Todavia, como não existe uma adesão completa e total às normas, o que é natural, resultado do livre-arbítrio e da liberdade, não é incomum ocorrer a violação à norma estabelecida, atraindo a aplicação de uma regra secundária, que é a sanção pelo comportamento desviante.

Essa é a perspectiva positivista, em que a norma é aquela estabelecida pelo Estado, de modo que é uma expressão formal do poder político.
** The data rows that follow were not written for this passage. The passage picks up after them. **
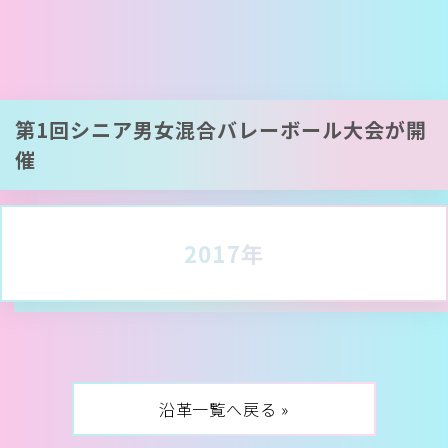
第1回シニア男女混合バレーボール大会が開
催
2017年
沿革一覧へ戻る »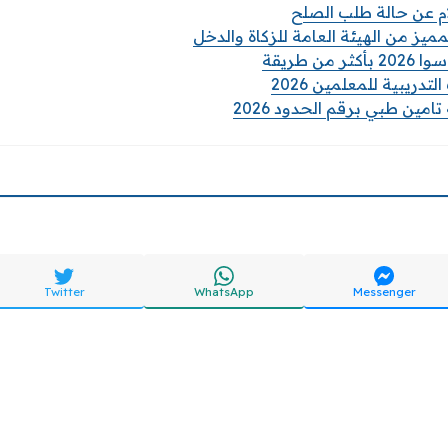
 عن حالة طلب الصلح
مميز من الهيئة العامة للزكاة والدخل
من طريقة
تدريبية للمعلمين 2026
امين طبي برقم الحدود 2026
Twitter
WhatsApp
Messenger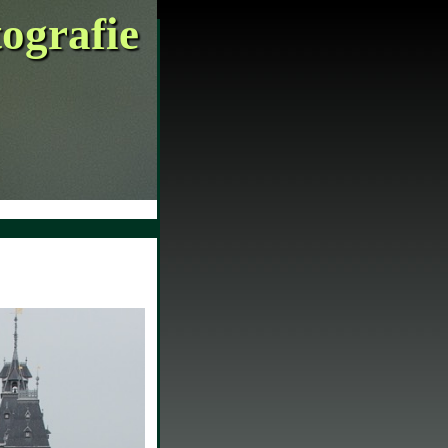
tografie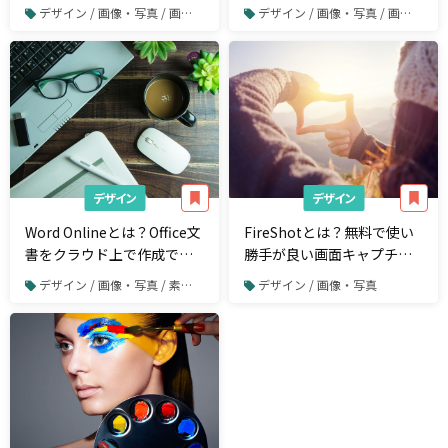
の変換方法やSVGファイル
と無料作成ツールを紹介
デザイン / 画像・写真 / 画像や写真の加工・編集
デザイン / 画像・写真 / 画像や写真の加工・編集
の作り方を解説
デザイン
デザイン
Word Onlineとは？Office文
FireShotとは？無料で使い
書をクラウド上で作成でき
勝手が良い画面キャプチャ
る無料ツールが登場
アドオンの使い方
デザイン / 画像・写真 / 素材サイト
デザイン / 画像・写真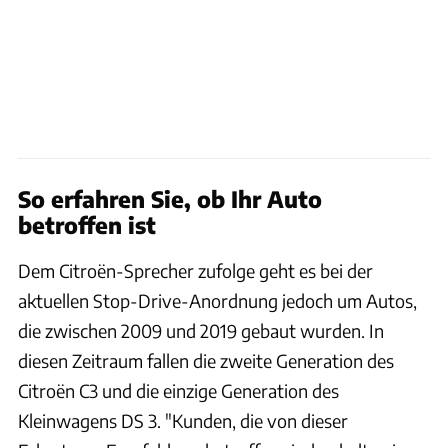
So erfahren Sie, ob Ihr Auto
betroffen ist
Dem Citroën-Sprecher zufolge geht es bei der
aktuellen Stop-Drive-Anordnung jedoch um Autos,
die zwischen 2009 und 2019 gebaut wurden. In
diesen Zeitraum fallen die zweite Generation des
Citroën C3 und die einzige Generation des
Kleinwagens DS 3. "Kunden, die von dieser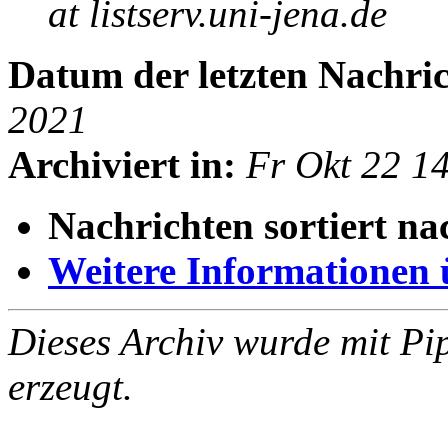
at listserv.uni-jena.de
Datum der letzten Nachric
2021
Archiviert in:
Fr Okt 22 1
Nachrichten sortiert na
Weitere Informationen üb
Dieses Archiv wurde mit Pi
erzeugt.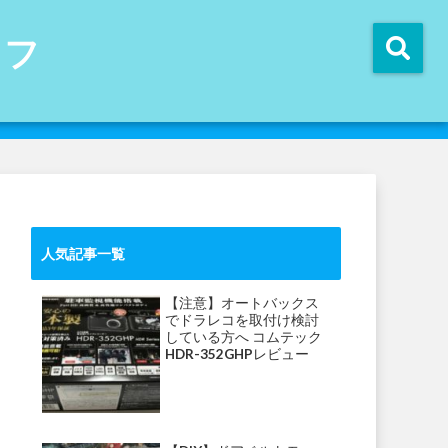
イフ
人気記事一覧
【注意】オートバックス
でドラレコを取付け検討
している方へ コムテック
HDR-352GHPレビュー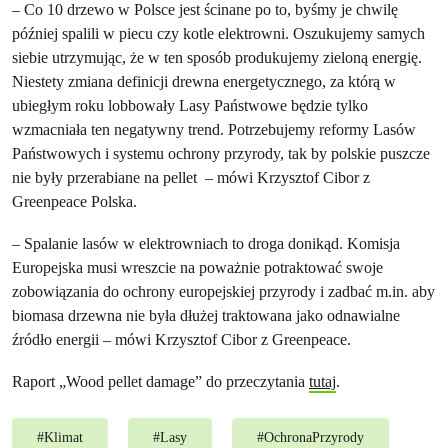
– Co 10 drzewo w Polsce jest ścinane po to, byśmy je chwilę
później spalili w piecu czy kotle elektrowni. Oszukujemy samych
siebie utrzymując, że w ten sposób produkujemy zieloną energię.
Niestety zmiana definicji drewna energetycznego, za którą w
ubiegłym roku lobbowały Lasy Państwowe będzie tylko
wzmacniała ten negatywny trend. Potrzebujemy reformy Lasów
Państwowych i systemu ochrony przyrody, tak by polskie puszcze
nie były przerabiane na pellet – mówi Krzysztof Cibor z
Greenpeace Polska.
– Spalanie lasów w elektrowniach to droga donikąd. Komisja
Europejska musi wreszcie na poważnie potraktować swoje
zobowiązania do ochrony europejskiej przyrody i zadbać m.in. aby
biomasa drzewna nie była dłużej traktowana jako odnawialne
źródło energii – mówi Krzysztof Cibor z Greenpeace.
Raport „Wood pellet damage” do przeczytania
tutaj
.
#
Klimat
#
Lasy
#
OchronaPrzyrody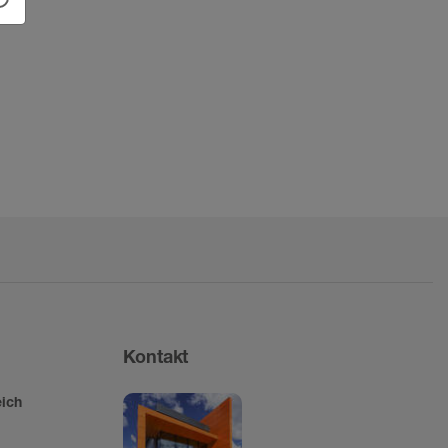
Kontakt
ich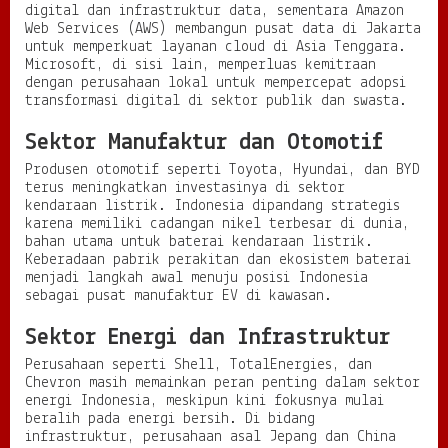
digital dan infrastruktur data, sementara Amazon
Web Services (AWS) membangun pusat data di Jakarta
untuk memperkuat layanan cloud di Asia Tenggara.
Microsoft, di sisi lain, memperluas kemitraan
dengan perusahaan lokal untuk mempercepat adopsi
transformasi digital di sektor publik dan swasta.
Sektor Manufaktur dan Otomotif
Produsen otomotif seperti Toyota, Hyundai, dan BYD
terus meningkatkan investasinya di sektor
kendaraan listrik. Indonesia dipandang strategis
karena memiliki cadangan nikel terbesar di dunia,
bahan utama untuk baterai kendaraan listrik.
Keberadaan pabrik perakitan dan ekosistem baterai
menjadi langkah awal menuju posisi Indonesia
sebagai pusat manufaktur EV di kawasan.
Sektor Energi dan Infrastruktur
Perusahaan seperti Shell, TotalEnergies, dan
Chevron masih memainkan peran penting dalam sektor
energi Indonesia, meskipun kini fokusnya mulai
beralih pada energi bersih. Di bidang
infrastruktur, perusahaan asal Jepang dan China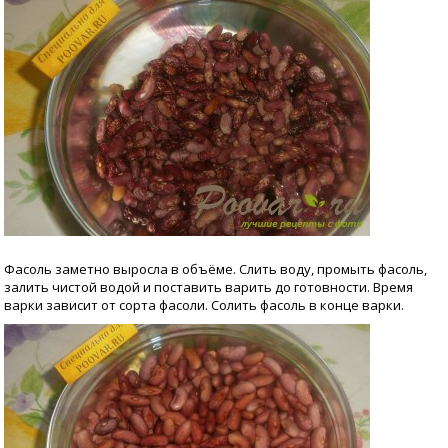
Фасоль заметно выросла в объёме. Слить воду, промыть фасоль,
залить чистой водой и поставить варить до готовности. Время
варки зависит от сорта фасоли. Солить фасоль в конце варки.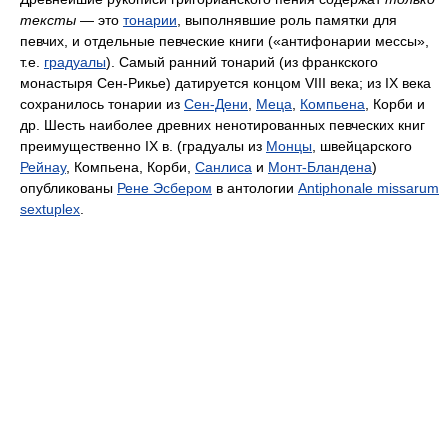
тексты
— это
тонарии
, выполнявшие роль памятки для
певчих, и отдельные певческие книги («антифонарии мессы»,
т.е.
градуалы
). Самый ранний тонарий (из франкского
монастыря Сен-Рикье) датируется концом VIII века; из IX века
сохранилось тонарии из
Сен-Дени
,
Меца
,
Компьена
, Корби и
др. Шесть наиболее древних ненотированных певческих книг
преимущественно IX в. (градуалы из
Монцы
, швейцарского
Рейнау
, Компьена, Корби,
Санлиса
и
Монт-Бландена
)
опубликованы
Рене Эсбером
в антологии
Antiphonale missarum
sextuplex
.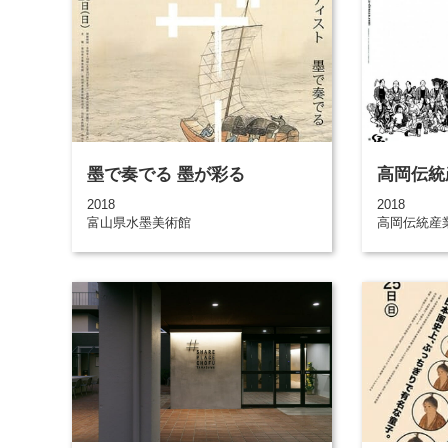
墨で奏でる 墨が彩る
高岡伝統
2018
2018
富山県水墨美術館
高岡伝統産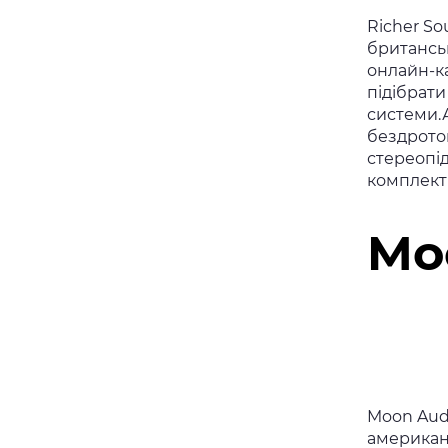
Richer So
британськ
онлайн-к
підібрати
системи.А
бездротов
стереопід
комплект
Mo
Moon Aud
американ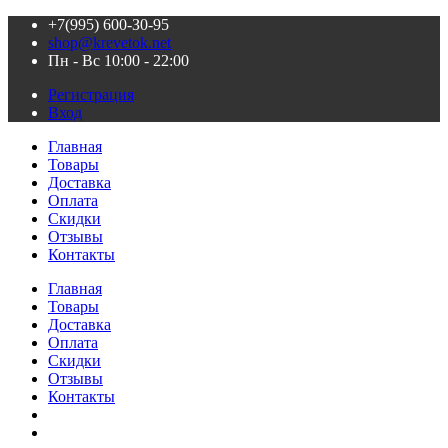
+7(995) 600-З0-95
shop@krevetok.net
Пн - Вс 10:00 - 22:00
Регистрация
Вход
Главная
Товары
Доставка
Оплата
Скидки
Отзывы
Контакты
Главная
Товары
Доставка
Оплата
Скидки
Отзывы
Контакты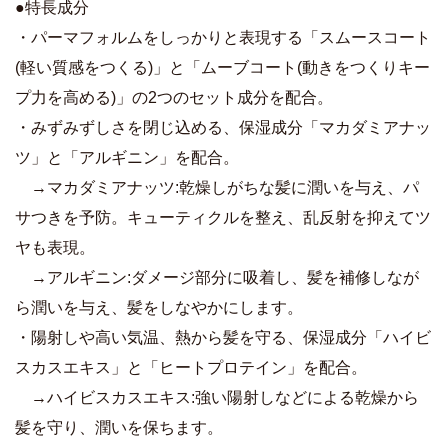
●特長成分
・パーマフォルムをしっかりと表現する「スムースコート
(軽い質感をつくる)」と「ムーブコート(動きをつくりキー
プ力を高める)」の2つのセット成分を配合。
・みずみずしさを閉じ込める、保湿成分「マカダミアナッ
ツ」と「アルギニン」を配合。
→マカダミアナッツ:乾燥しがちな髪に潤いを与え、パ
サつきを予防。キューティクルを整え、乱反射を抑えてツ
ヤも表現。
→アルギニン:ダメージ部分に吸着し、髪を補修しなが
ら潤いを与え、髪をしなやかにします。
・陽射しや高い気温、熱から髪を守る、保湿成分「ハイビ
スカスエキス」と「ヒートプロテイン」を配合。
→ハイビスカスエキス:強い陽射しなどによる乾燥から
髪を守り、潤いを保ちます。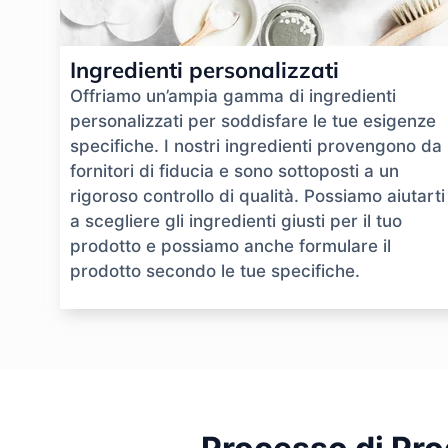
Ingredienti personalizzati
Offriamo un’ampia gamma di ingredienti
personalizzati per soddisfare le tue esigenze
specifiche. I nostri ingredienti provengono da
fornitori di fiducia e sono sottoposti a un
rigoroso controllo di qualità. Possiamo aiutarti
a scegliere gli ingredienti giusti per il tuo
prodotto e possiamo anche formulare il
prodotto secondo le tue specifiche.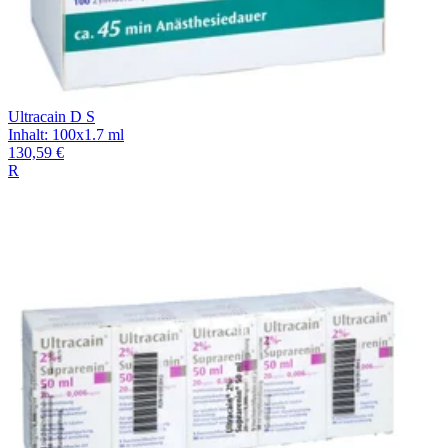
Ultracain D S
Inhalt
:
100x1.7 ml
130,59 €
R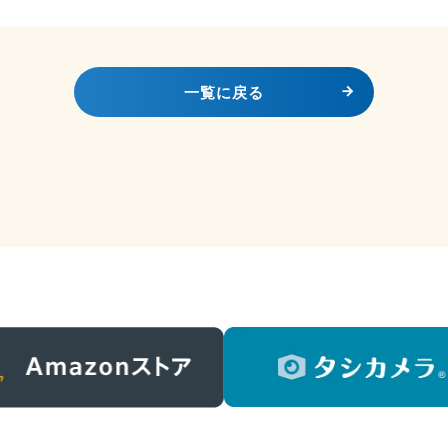
一覧に戻る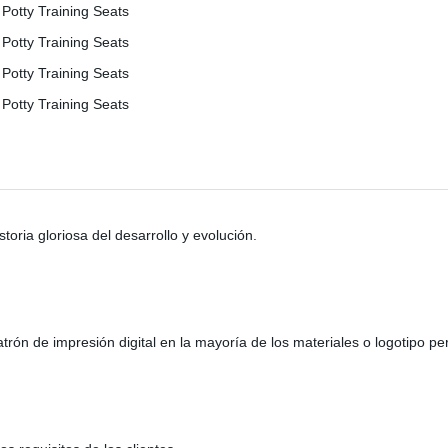
ria gloriosa del desarrollo y evolución.
ón de impresión digital en la mayoría de los materiales o logotipo pe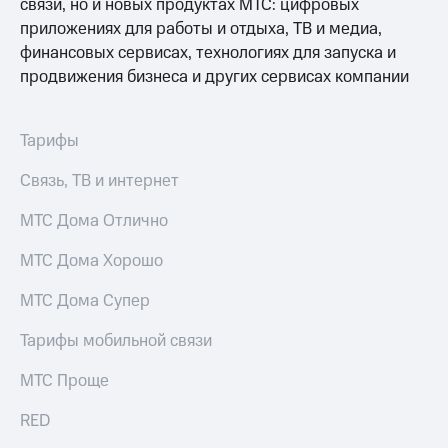
связи, но и новых продуктах МТС: цифровых
приложениях для работы и отдыха, ТВ и медиа,
финансовых сервисах, технологиях для запуска и
продвижения бизнеса и других сервисах компании
Тарифы
Связь, ТВ и интернет
МТС Дома Отлично
МТС Дома Хорошо
МТС Дома Супер
Тарифы мобильной связи
МТС Проще
RED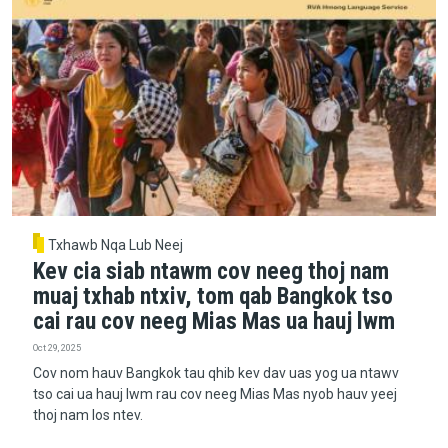
Txhawb Nqa Lub Neej
Kev cia siab ntawm cov neeg thoj nam
muaj txhab ntxiv, tom qab Bangkok tso
cai rau cov neeg Mias Mas ua hauj lwm
Oct 29, 2025
Cov nom hauv Bangkok tau qhib kev dav uas yog ua ntawv
tso cai ua hauj lwm rau cov neeg Mias Mas nyob hauv yeej
thoj nam los ntev.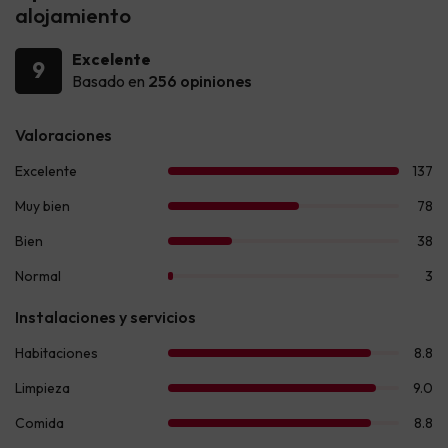
alojamiento
Excelente
9
Basado en
256 opiniones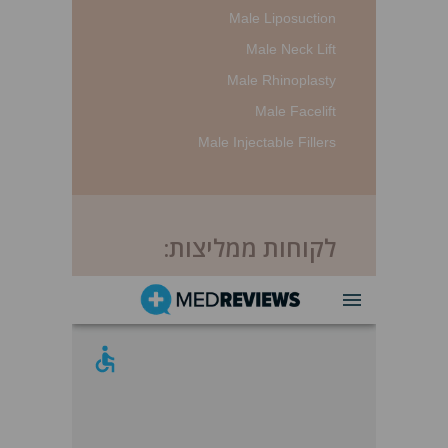
Male Liposuction
Male Neck Lift
Male Rhinoplasty
Male Facelift
Male Injectable Fillers
לקוחות ממליצות:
Daí, a sanção ser entendida como uma punição, uma resposta estatal ao comportamento desviante, não havendo verdade ou realidade natural na sanção, apenas sua formalidade jurídica.

Atualmente é possível falar em sanção premial, quando a norma pretende estimular um determinado comportamento, porque benéfico para a sociedade, de modo que aquele que cumpre a norma, notadamente a que exige um maior esforço para seu atendimento, recebe algum tipo de benefício, como o desconto pelo pagamento antecipado de um tributo, por exemplo.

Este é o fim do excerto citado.